Si parla delle passate occupazioni, si parla del futuro.
Ed io sto zitto. Penso ai cortei degli ultimi mesi, penso all’occupazione della scorsa settimana. Ad un certo istante abbiamo raggiunto anche le 50 persone. Solo Boscoreale conta cinquantamila abitanti.
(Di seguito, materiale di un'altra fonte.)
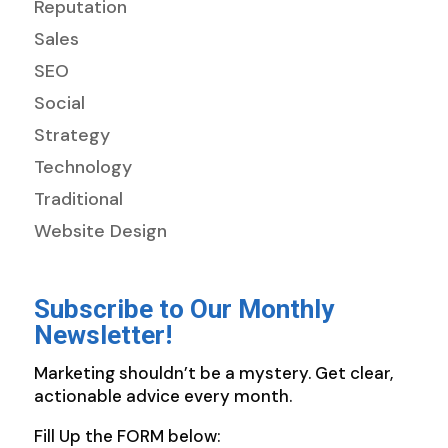
Reputation
Sales
SEO
Social
Strategy
Technology
Traditional
Website Design
Subscribe to Our Monthly
Newsletter!
Marketing shouldn’t be a mystery. Get clear,
actionable advice every month.
Fill Up the FORM below: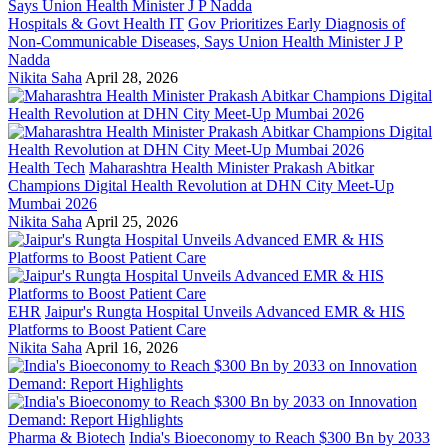
Hospitals & Govt Health IT
Gov Prioritizes Early Diagnosis of
Non-Communicable Diseases, Says Union Health Minister J P
Nadda
Nikita Saha
April 28, 2026
Health Tech
Maharashtra Health Minister Prakash Abitkar
Champions Digital Health Revolution at DHN City Meet-Up
Mumbai 2026
Nikita Saha
April 25, 2026
EHR
Jaipur's Rungta Hospital Unveils Advanced EMR & HIS
Platforms to Boost Patient Care
Nikita Saha
April 16, 2026
Pharma & Biotech
India's Bioeconomy to Reach $300 Bn by 2033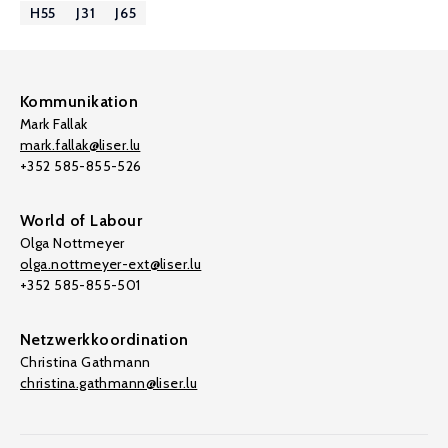
H55
J31
J65
Kommunikation
Mark Fallak
mark.fallak@liser.lu
+352 585-855-526
World of Labour
Olga Nottmeyer
olga.nottmeyer-ext@liser.lu
+352 585-855-501
Netzwerkkoordination
Christina Gathmann
christina.gathmann@liser.lu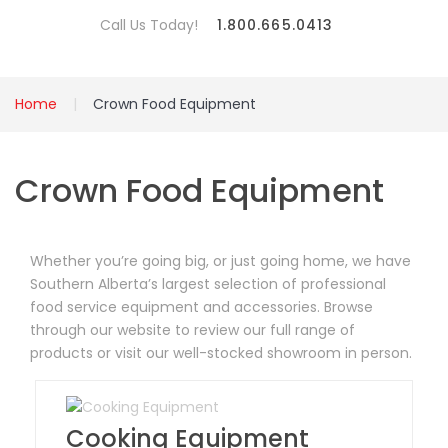
Call Us Today!
1.800.665.0413
Home
Crown Food Equipment
Crown Food Equipment
Whether you’re going big, or just going home, we have
Southern Alberta’s largest selection of professional
food service equipment and accessories. Browse
through our website to review our full range of
products or visit our well-stocked showroom in person.
Cooking Equipment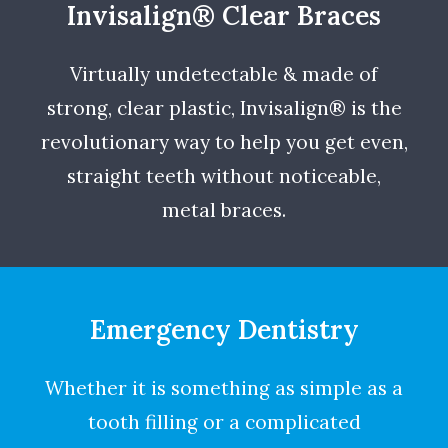
Invisalign® Clear Braces
Virtually undetectable & made of
strong, clear plastic, Invisalign® is the
revolutionary way to help you get even,
straight teeth without noticeable,
metal braces.
Emergency Dentistry
Whether it is something as simple as a
tooth filling or a complicated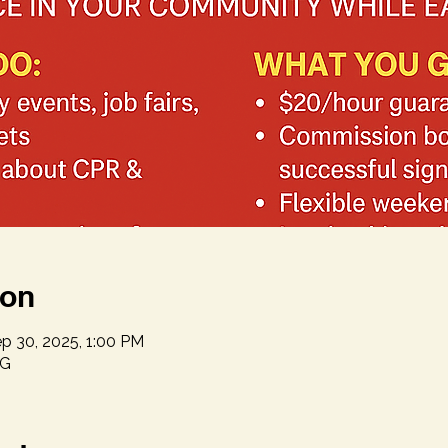
ion
p 30, 2025, 1:00 PM
NG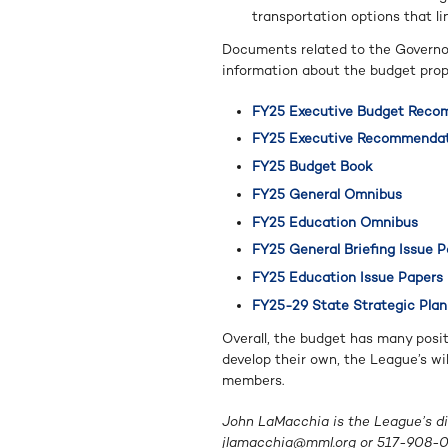
transportation options that l
Documents related to the Governor’
information about the budget prop
FY25 Executive Budget Reco
FY25 Executive Recommendat
FY25 Budget Book
FY25 General Omnibus
FY25 Education Omnibus
FY25 General Briefing Issue 
FY25 Education Issue Papers
FY25-29 State Strategic Plan
Overall, the budget has many posit
develop their own, the League’s wi
members.
John LaMacchia is the League’s dir
jlamacchia@mml.org
or 517-908-0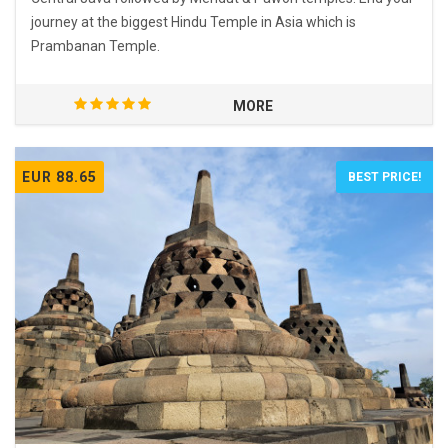
journey at the biggest Hindu Temple in Asia which is
Prambanan Temple.
MORE
EUR 88.65
BEST PRICE!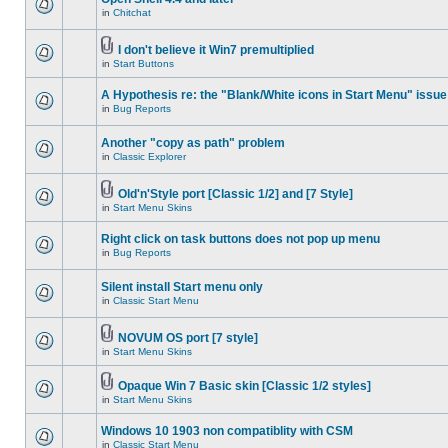
in
Chitchat
I don't believe it Win7 premultiplied
in
Start Buttons
A Hypothesis re: the "Blank/White icons in Start Menu" issue
in
Bug Reports
Another "copy as path" problem
in
Classic Explorer
Old'n'Style port [Classic 1/2] and [7 Style]
in
Start Menu Skins
Right click on task buttons does not pop up menu
in
Bug Reports
Silent install Start menu only
in
Classic Start Menu
NOVUM OS port [7 style]
in
Start Menu Skins
Opaque Win 7 Basic skin [Classic 1/2 styles]
in
Start Menu Skins
Windows 10 1903 non compatiblity with CSM
in
Classic Start Menu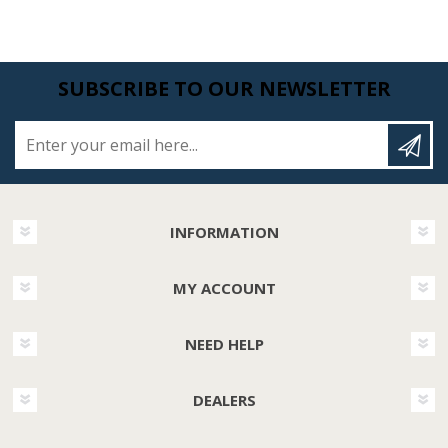
SUBSCRIBE TO OUR NEWSLETTER
Enter your email here...
INFORMATION
MY ACCOUNT
NEED HELP
DEALERS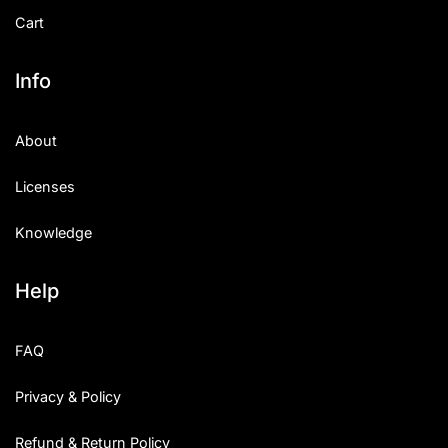
Cart
Info
About
Licenses
Knowledge
Help
FAQ
Privacy & Policy
Refund & Return Policy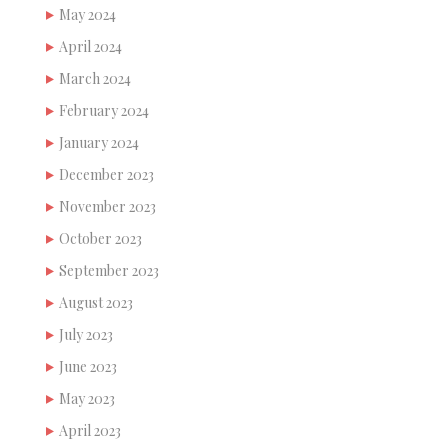
May 2024
April 2024
March 2024
February 2024
January 2024
December 2023
November 2023
October 2023
September 2023
August 2023
July 2023
June 2023
May 2023
April 2023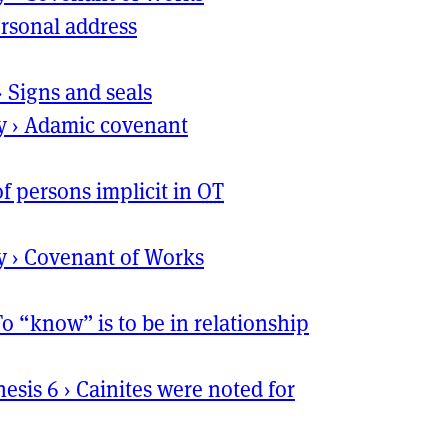
rsonal address
›
Signs and seals
y
›
Adamic covenant
of persons implicit in
OT
y
›
Covenant of Works
To “know” is to be in relationship
nesis 6
›
Cainites were noted for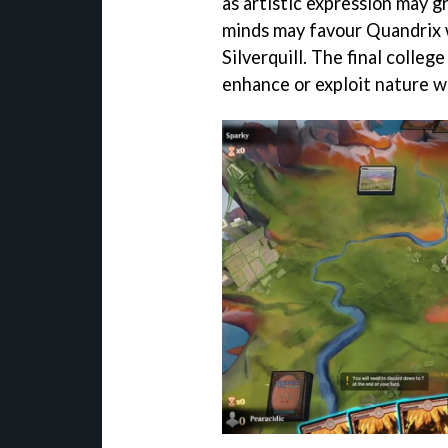
as artistic expression may g
minds may favour Quandrix w
Silverquill. The final colle
enhance or exploit nature wi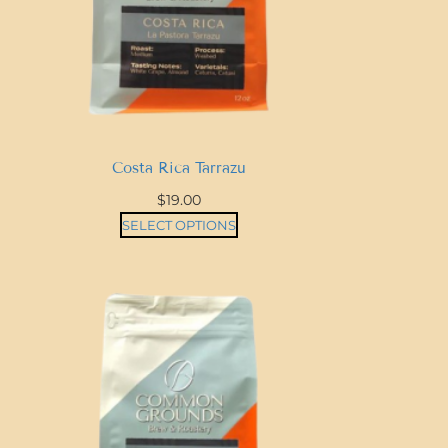
Costa Rica Tarrazu
$
19.00
SELECT OPTIONS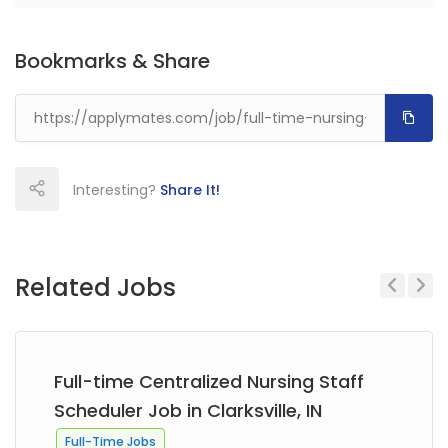
Bookmarks & Share
Interesting?
Share It!
Related Jobs
Previous
Next
Full-time Centralized Nursing Staff
Scheduler Job in Clarksville, IN
Full-Time Jobs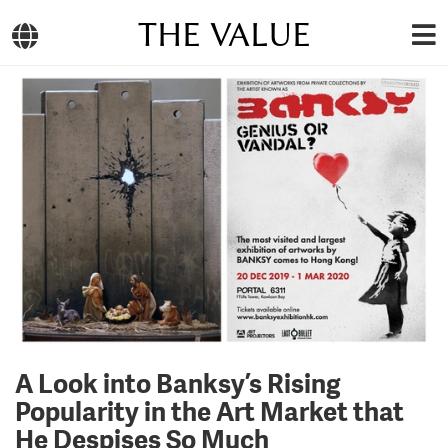
THE VALUE
A Look into Banksy’s Rising
Popularity in the Art Market that
He Despises So Much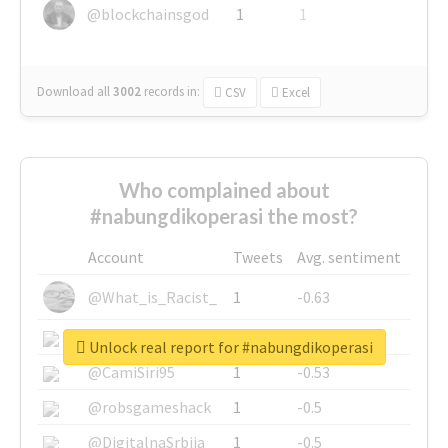
@blockchainsgod
1
1
Download all
3002
records
in:
CSV
Excel
Who complained about
#nabungdikoperasi the most?
Account
Tweets
Avg. sentiment
@What_is_Racist_
1
-0.63
@SkateChart
1
-0.6
Unlock real report for #nabungdikoperasi
@CamiSiri95
1
-0.53
@robsgameshack
1
-0.5
@DigitalnaSrbija
1
-0.5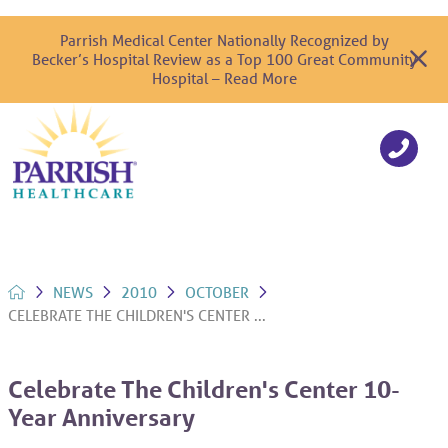
Parrish Medical Center Nationally Recognized by
Becker’s Hospital Review as a Top 100 Great Community
Hospital – Read More
NEWS
2010
OCTOBER
CELEBRATE THE CHILDREN'S CENTER ...
Celebrate The Children's Center 10-
Year Anniversary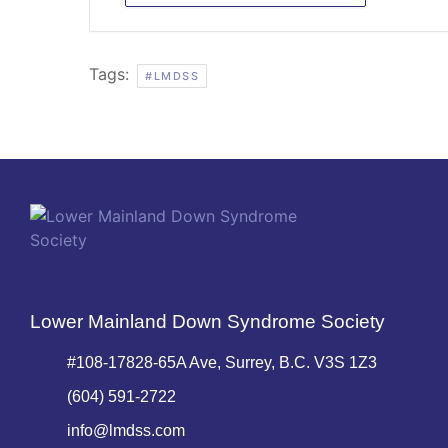
Tags:
#LMDSS
Lower Mainland Down Syndrome Society
#108-17828-65A Ave, Surrey, B.C. V3S 1Z3
(604) 591-2722
info@lmdss.com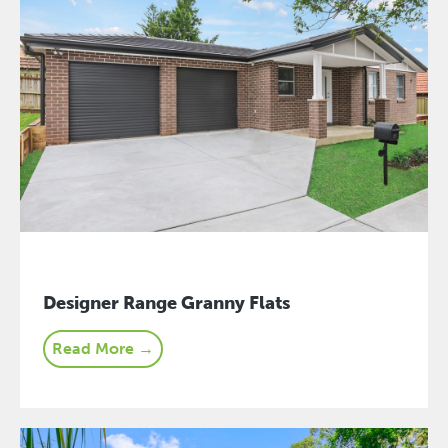
Designer Range Granny Flats
Read More →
La notte di quell’occupazione bastava uscire fuori dalla sala, alle 4 di notte in pieno centro, per sentire la gola stringersi, gli occhi arrossarsi e quel poco di cibo con cui avevamo cenato mettersi a salire su e giù fra lo stomaco ed il cuore. Chissà fin quando i nostri polmoni avranno voglia di sopportare tutto ciò che respirano notte e giorno. Camminare per Boscoreale equivale un po’ a morire, di notte così come di giorno. Ma non è la puzza, non è il sottosuolo inquinato. Non è tutto ciò a farci morire. E’ la gente, sono i balconi chiusi. E’ il silenzio, quello si, assordante. E’ lo sdegno, è il favore all’amministratore invece del diritto, a lacerarti. E’ la vita che resta chiusa in ogni loculo a cui è stato assegnato un numero civico.
Siamo rimasti in venti ad occupare il comune, al massimo ci hanno dato una pacca sulla spalla. Ed io non c’ero nemmeno perché alle 5 sono andato via per prendere il treno.
Domani. Quanti saremo? Mille? Cento? Dieci. Ma ne moriranno molti di più. Il corpo si ammala senza guardare il portafoglio. Solo le coscienze, quelle si, potrebbero abbassare lo sguardo.
Andiamo, proviamo. Lottiamo. SI, in dieci. Sempre in dieci. Lottiamo ed il lavoro svanisce, così come i libri ormai pieni di polvere – questi in primis a causa re cap e merd e poi delle lotte – lottiamo ma ad ora di cena lottiamo un po’ in meno. E poi … lottare… basterebbe iniziare a parlare. Il solito Aldo Masullo parlava di collettività, ma qui la collettività non c’è. C’è solo l’individuo. E l’individuo è destinato a morire. Ed in dieci, forse in venti, dovremmo continuare a mettere in discussione il nostro tempo e la nostra libertà personale, la nostra integrità fisica?
Fra di noi ci diciamo sorridendo di dover resistere un giorno in più di loro. Ma i ‘loro’ non sono più solo e soltanto i padroni, i dirigenti, le logge. Loro sono in tanti: le bocche chiuse, i balconi chiusi. O ball re pezzient, se almeno ballassimo ancora.